RS on the bottle??
ok i have a few questions, how safe would a small (55-65) shot ot a wet (zex) nitrous kit be on my car with the given mods in my sig?
i know i would have to buy 1 or 2 step colder plugs and do some stuff with the fuel, injectors possibly, please elaborate for me.......
also my engine has 187k
does that pose any problems? should i get a compression check first? car does run good though
i did search and didnt come up with too much comcerning amount of miles etc.. also i know you all hate this but.....what should expect to run with this set-up?
thanks a lot,
Brad
i know i would have to buy 1 or 2 step colder plugs and do some stuff with the fuel, injectors possibly, please elaborate for me.......
also my engine has 187k
does that pose any problems? should i get a compression check first? car does run good thoughi did search and didnt come up with too much comcerning amount of miles etc.. also i know you all hate this but.....what should expect to run with this set-up?
thanks a lot,
Brad
From what I know about nitrous and im using the zex dry shot.....I wouldnt run a wet shot until you get forged pistons and rods and I think the crankshaft. just run a 55-75 of dry.

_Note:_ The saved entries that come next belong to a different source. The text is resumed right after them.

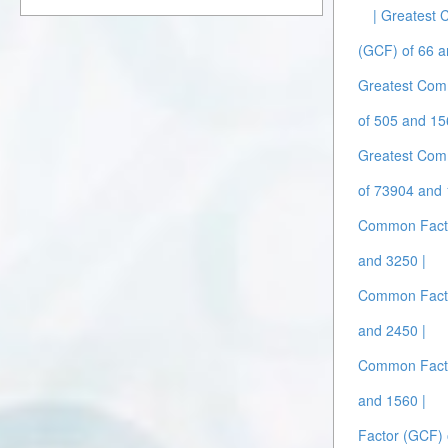
| Greatest
(GCF) of 66 a
Greatest Com
of 505 and 15
Greatest Com
of 73904 and 
Common Facto
and 3250 |
Common Facto
and 2450 |
Common Facto
and 1560 |
Factor (GCF)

n20teg - you need to do some more research. not to flame, but you need to look into it more
I'm running a 76 wet shot on my completely stock b18b block. only have i/h/e. Runs low 14s no problem. My car has over 100k less miles though. Check compression and make sure you dont have any leaks anywhere. I wouldnt suggest it, since that is a LOT of miles, but if you blow it up B18b blocks are cheap as hell to buy. You're gonna probably lay waste to your clutch though
I'm running a 76 wet shot on my completely stock b18b block. only have i/h/e. Runs low 14s no problem. My car has over 100k less miles though. Check compression and make sure you dont have any leaks anywhere. I wouldnt suggest it, since that is a LOT of miles, but if you blow it up B18b blocks are cheap as hell to buy. You're gonna probably lay waste to your clutch though
cant remember the name of the plugs. i think ngk br7e. you'll foul them every couple thousand miles. Check them often. Dont bother with injectors, your stock ones are fine. In fact, pretty much the only thing you need to upgrade when you put the kit on is the plugs. Everything else will hold the power. Go wet kit. Dry will hurt you more than help and DP isnt worth the low shot you'll be running. I bought an AEM fuel rail to run a line to the fuel solenoid without having to drill the stock fuel rail. If you do this make sure your jets are tuned to 38psi of fuel pressure. Shouldnt have any problems leaning out.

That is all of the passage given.